»»
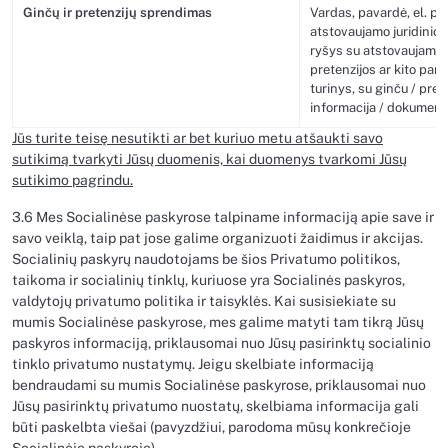
Ginčų ir pretenzijų sprendimas
Vardas, pavardė, el. paš
atstovaujamo juridinio
ryšys su atstovaujamu j
pretenzijos ar kito pa
turinys, su ginču / prete
informacija / dokumenta
Jūs turite teisę nesutikti ar bet kuriuo metu atšaukti savo
sutikimą tvarkyti Jūsų duomenis, kai duomenys tvarkomi Jūsų
sutikimo pagrindu.
3.6 Mes Socialinėse paskyrose talpiname informaciją apie save ir
savo veiklą, taip pat jose galime organizuoti žaidimus ir akcijas.
Socialinių paskyrų naudotojams be šios Privatumo politikos,
taikoma ir socialinių tinklų, kuriuose yra Socialinės paskyros,
valdytojų privatumo politika ir taisyklės. Kai susisiekiate su
mumis Socialinėse paskyrose, mes galime matyti tam tikrą Jūsų
paskyros informaciją, priklausomai nuo Jūsų pasirinktų socialinio
tinklo privatumo nustatymų. Jeigu skelbiate informaciją
bendraudami su mumis Socialinėse paskyrose, priklausomai nuo
Jūsų pasirinktų privatumo nuostatų, skelbiama informacija gali
būti paskelbta viešai (pavyzdžiui, parodoma mūsų konkrečioje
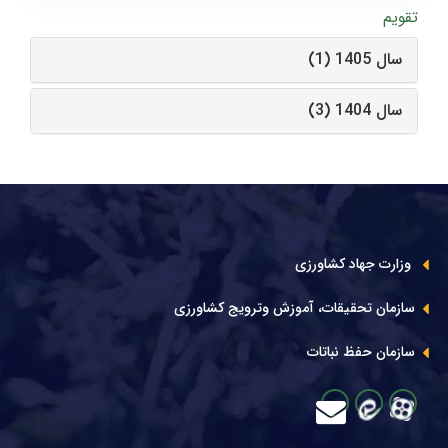
تقویم
سال 1405 (1)
سال 1404 (3)
وزارت جهاد کشاورزی
سازمان تحقیقات، آموزش وترویج کشاورزی
سازمان حفظ نباتات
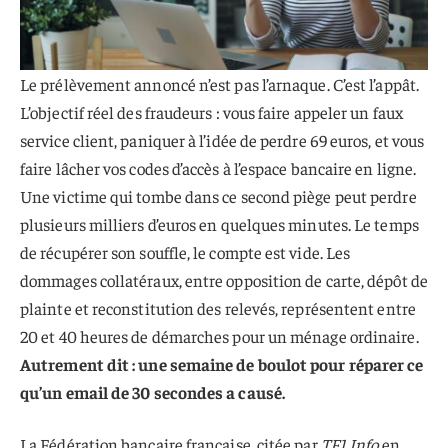
Le prélèvement annoncé n’est pas l’arnaque. C’est l’appât.
L’objectif réel des fraudeurs : vous faire appeler un faux
service client, paniquer à l’idée de perdre 69 euros, et vous
faire lâcher vos codes d’accès à l’espace bancaire en ligne.
Une victime qui tombe dans ce second piège peut perdre
plusieurs milliers d’euros en quelques minutes. Le temps
de récupérer son souffle, le compte est vide. Les
dommages collatéraux, entre opposition de carte, dépôt de
plainte et reconstitution des relevés, représentent entre
20 et 40 heures de démarches pour un ménage ordinaire.
Autrement dit : une semaine de boulot pour réparer ce
qu’un email de 30 secondes a causé.
La Fédération bancaire française, citée par
TF1 Info
en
««
#### [Brief]
Generate a word-for-word copy of the preceding records, excluding all pictures.

#### [Solution for this task]
Ginčų ir pretenzijų sprendimas
Vardas, pavardė, el. paš
atstovaujamo juridinio
ryšys su atstovaujamu j
pretenzijos ar kito pa
turinys, su ginču / prete
informacija / dokumenta
Jūs turite teisę nesutikti ar bet kuriuo metu atšaukti savo
sutikimą tvarkyti Jūsų duomenis, kai duomenys tvarkomi Jūsų
sutikimo pagrindu.
3.6 Mes Socialinėse paskyrose talpiname informaciją apie save ir
savo veiklą, taip pat jose galime organizuoti žaidimus ir akcijas.
Socialinių paskyrų naudotojams be šios Privatumo politikos,
taikoma ir socialinių tinklų, kuriuose yra Socialinės paskyros,
valdytojų privatumo politika ir taisyklės. Kai susisiekiate su
mumis Socialinėse paskyrose, mes galime matyti tam tikrą Jūsų
paskyros informaciją, priklausomai nuo Jūsų pasirinktų socialinio
tinklo privatumo nustatymų. Jeigu skelbiate informaciją
bendraudami su mumis Socialinėse paskyrose, priklausomai nuo
Jūsų pasirinktų privatumo nuostatų, skelbiama informacija gali
būti paskelbta viešai (pavyzdžiui, parodoma mūsų konkrečioje
تقویم
سال 1405 (1)
سال 1404 (3)
وزارت جهاد کشاورزی
سازمان تحقیقات، آموزش وترویج کشاورزی
سازمان حفظ نباتات
Le prélèvement annoncé n’est pas l’arnaque. C’est l’appât.
L’objectif réel des fraudeurs : vous faire appeler un faux
service client, paniquer à l’idée de perdre 69 euros, et vous
faire lâcher vos codes d’accès à l’espace bancaire en ligne.
Une victime qui tombe dans ce second piège peut perdre
plusieurs milliers d’euros en quelques minutes. Le temps
de récupérer son souffle, le compte est vide. Les
dommages collatéraux, entre opposition de carte, dépôt de
plainte et reconstitution des relevés, représentent entre
20 et 40 heures de démarches pour un ménage ordinaire.
Autrement dit : une semaine de boulot pour réparer ce
qu’un email de 30 secondes a causé.
La Fédération bancaire française, citée par
TF1 Info
en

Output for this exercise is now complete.